Top of Data shown

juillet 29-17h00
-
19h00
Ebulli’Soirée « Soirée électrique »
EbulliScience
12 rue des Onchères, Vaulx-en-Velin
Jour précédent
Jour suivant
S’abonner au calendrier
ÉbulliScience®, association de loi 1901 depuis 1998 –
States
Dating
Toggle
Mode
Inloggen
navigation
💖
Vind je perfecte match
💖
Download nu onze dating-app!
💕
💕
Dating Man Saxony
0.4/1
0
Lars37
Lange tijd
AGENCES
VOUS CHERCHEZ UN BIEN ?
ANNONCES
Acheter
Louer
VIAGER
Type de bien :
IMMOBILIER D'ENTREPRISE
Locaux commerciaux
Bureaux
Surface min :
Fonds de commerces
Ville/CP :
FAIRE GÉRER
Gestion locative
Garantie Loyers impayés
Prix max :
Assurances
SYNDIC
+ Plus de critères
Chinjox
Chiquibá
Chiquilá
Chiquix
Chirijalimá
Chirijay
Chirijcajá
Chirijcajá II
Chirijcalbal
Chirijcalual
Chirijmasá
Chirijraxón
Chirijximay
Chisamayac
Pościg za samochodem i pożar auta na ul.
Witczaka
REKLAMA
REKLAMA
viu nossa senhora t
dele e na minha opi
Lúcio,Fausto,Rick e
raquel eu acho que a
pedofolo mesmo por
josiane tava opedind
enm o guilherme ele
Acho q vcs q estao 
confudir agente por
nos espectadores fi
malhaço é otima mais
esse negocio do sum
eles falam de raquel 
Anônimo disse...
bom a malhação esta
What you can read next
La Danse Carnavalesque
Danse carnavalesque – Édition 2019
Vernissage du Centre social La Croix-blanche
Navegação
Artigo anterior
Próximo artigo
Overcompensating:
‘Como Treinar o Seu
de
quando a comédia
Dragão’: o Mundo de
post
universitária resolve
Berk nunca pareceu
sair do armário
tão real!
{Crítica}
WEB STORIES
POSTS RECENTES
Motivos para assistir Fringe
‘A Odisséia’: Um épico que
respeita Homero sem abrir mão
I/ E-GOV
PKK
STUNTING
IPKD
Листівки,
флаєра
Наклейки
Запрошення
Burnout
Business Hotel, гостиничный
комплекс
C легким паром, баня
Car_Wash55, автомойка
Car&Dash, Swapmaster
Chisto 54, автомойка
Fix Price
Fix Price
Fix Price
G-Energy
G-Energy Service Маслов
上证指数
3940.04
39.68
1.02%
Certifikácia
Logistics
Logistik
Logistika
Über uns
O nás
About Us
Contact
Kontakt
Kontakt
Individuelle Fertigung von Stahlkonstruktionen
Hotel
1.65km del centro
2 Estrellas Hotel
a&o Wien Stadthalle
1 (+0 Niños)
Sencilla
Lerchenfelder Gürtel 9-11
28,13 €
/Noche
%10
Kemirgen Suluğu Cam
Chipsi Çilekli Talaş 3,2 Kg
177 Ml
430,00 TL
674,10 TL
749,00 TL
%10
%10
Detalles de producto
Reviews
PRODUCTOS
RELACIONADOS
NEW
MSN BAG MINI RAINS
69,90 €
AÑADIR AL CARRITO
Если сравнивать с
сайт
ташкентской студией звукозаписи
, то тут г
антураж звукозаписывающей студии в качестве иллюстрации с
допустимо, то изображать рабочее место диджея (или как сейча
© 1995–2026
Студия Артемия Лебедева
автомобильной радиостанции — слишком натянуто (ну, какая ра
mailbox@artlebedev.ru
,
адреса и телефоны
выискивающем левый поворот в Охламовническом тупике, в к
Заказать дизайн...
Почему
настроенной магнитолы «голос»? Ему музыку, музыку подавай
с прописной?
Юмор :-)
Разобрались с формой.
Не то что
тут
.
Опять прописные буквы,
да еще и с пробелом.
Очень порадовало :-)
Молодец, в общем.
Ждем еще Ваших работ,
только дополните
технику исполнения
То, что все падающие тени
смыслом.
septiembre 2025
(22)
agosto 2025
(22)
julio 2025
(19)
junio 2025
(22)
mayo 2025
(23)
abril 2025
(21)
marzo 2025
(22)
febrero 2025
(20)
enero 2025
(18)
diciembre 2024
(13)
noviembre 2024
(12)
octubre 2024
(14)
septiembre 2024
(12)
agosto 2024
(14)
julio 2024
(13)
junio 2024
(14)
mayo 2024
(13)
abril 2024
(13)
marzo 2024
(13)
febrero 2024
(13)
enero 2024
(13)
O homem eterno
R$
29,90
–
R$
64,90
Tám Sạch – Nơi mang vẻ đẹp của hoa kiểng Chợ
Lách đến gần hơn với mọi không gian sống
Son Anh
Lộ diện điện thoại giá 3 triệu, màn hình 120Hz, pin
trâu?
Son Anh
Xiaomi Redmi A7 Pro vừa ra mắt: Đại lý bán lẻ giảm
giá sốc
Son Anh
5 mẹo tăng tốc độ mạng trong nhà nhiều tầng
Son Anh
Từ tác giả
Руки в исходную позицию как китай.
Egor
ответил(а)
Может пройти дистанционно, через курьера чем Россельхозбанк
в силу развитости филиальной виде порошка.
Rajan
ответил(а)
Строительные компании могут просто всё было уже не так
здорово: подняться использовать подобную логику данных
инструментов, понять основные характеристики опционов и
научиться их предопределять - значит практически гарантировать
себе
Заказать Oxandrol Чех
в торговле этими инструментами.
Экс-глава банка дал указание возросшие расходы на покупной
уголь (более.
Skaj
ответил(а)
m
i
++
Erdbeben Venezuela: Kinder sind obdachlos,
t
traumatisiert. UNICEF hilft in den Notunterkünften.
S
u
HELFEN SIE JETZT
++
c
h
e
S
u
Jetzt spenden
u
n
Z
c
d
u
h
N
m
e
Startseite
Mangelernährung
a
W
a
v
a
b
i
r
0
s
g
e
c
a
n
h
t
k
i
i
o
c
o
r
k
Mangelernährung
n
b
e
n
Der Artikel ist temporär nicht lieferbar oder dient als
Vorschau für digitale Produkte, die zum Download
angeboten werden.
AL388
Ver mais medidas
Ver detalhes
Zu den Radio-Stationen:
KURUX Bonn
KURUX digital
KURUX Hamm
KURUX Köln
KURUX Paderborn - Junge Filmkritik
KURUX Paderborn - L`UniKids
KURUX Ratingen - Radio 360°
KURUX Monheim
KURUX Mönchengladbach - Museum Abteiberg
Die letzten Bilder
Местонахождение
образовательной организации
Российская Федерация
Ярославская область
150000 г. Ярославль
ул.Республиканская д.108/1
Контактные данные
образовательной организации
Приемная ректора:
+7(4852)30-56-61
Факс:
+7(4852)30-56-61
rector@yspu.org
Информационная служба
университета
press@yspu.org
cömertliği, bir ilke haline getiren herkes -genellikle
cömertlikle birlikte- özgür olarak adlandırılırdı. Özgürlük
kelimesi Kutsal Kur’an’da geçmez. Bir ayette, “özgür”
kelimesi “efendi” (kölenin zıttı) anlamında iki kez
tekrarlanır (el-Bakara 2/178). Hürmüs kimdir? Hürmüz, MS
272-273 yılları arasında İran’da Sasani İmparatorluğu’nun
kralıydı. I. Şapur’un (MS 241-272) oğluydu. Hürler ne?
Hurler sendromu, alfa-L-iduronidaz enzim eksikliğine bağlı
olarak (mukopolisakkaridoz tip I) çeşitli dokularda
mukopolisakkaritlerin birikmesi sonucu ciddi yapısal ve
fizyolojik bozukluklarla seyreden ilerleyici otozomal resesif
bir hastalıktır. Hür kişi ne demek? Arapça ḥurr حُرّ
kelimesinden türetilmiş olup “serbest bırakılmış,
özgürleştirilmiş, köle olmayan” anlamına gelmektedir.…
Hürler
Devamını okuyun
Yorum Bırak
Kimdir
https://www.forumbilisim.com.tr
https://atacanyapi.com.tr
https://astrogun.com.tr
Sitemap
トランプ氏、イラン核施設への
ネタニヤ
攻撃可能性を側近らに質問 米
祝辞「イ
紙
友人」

Bottom of Data shown

» **Exercise details**:
Starting at the first line of the material above, reproduce each line exactly up to and including the line with "Lúcio,Fausto,Rick e".

» **Output below**:
juillet 29-17h00
-
19h00
Ebulli’Soirée « Soirée électrique »
EbulliScience
12 rue des Onchères, Vaulx-en-Velin
Jour précédent
Jour suivant
S’abonner au calendrier
ÉbulliScience®, association de loi 1901 depuis 1998 –
States
Dating
Toggle
Mode
Inloggen
navigation
💖
Vind je perfecte match
💖
Download nu onze dating-app!
💕
💕
Dating Man Saxony
0.4/1
0
Lars37
Lange tijd
AGENCES
VOUS CHERCHEZ UN BIEN ?
ANNONCES
Acheter
Louer
VIAGER
Type de bien :
IMMOBILIER D'ENTREPRISE
Locaux commerciaux
Bureaux
Surface min :
Fonds de commerces
Ville/CP :
FAIRE GÉRER
Gestion locative
Garantie Loyers impayés
Prix max :
Assurances
SYNDIC
+ Plus de critères
Chinjox
Chiquibá
Chiquilá
Chiquix
Chirijalimá
Chirijay
Chirijcajá
Chirijcajá II
Chirijcalbal
Chirijcalual
Chirijmasá
Chirijraxón
Chirijximay
Chisamayac
Pościg za samochodem i pożar auta na ul.
Witczaka
REKLAMA
REKLAMA
viu nossa senhora t
dele e na minha opi
Lúcio,Fausto,Rick e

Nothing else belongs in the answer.